### What is expected
The entries below should be set down again exactly, with every picture left out.

### Extracted entries
───
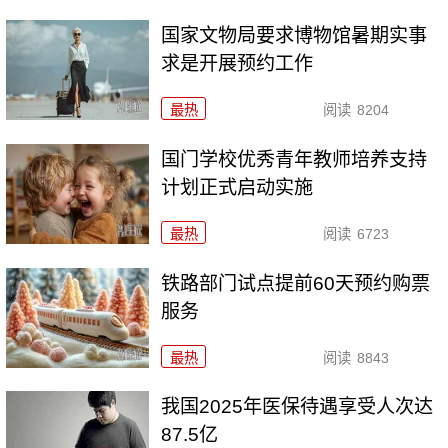
国家文物局要求博物馆暑期实事
求是开展预约工作
最热
阅读
8204
国门学校优秀青年教师培养支持
计划正式启动实施
最热
阅读
6723
铁路部门试点提前60天预约购票
服务
最热
阅读
8843
我国2025年医保待遇享受人次达
87.5亿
───
### Written answer
国家文物局要求博物馆暑期实事
求是开展预约工作
最热
阅读
8204
国门学校优秀青年教师培养支持
计划正式启动实施
最热
阅读
6723
铁路部门试点提前60天预约购票
服务
最热
阅读
8843
我国2025年医保待遇享受人次达
87.5亿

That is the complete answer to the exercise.